== Segment start ==

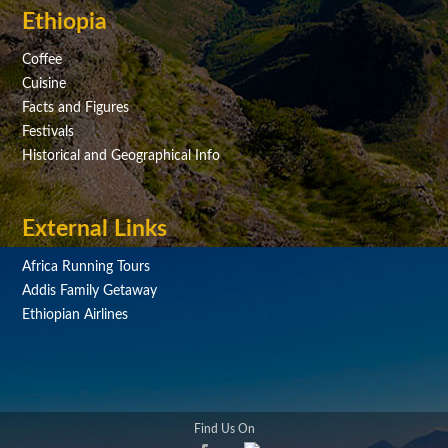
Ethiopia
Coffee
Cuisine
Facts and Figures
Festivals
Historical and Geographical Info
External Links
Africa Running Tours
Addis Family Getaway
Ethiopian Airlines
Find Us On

== Segment end ==
== Segment start ==

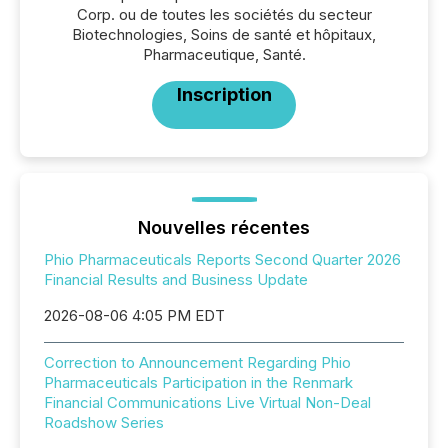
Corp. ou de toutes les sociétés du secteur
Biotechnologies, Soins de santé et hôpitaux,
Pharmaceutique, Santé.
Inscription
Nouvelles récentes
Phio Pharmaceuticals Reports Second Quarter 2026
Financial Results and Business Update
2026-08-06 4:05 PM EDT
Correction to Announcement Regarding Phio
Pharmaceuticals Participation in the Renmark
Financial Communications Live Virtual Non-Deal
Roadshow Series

== Segment end ==

◆ **Task directions**: Scan the records above, count the lines with "Financial" in them, and give only the number.

◆ **Response**: 2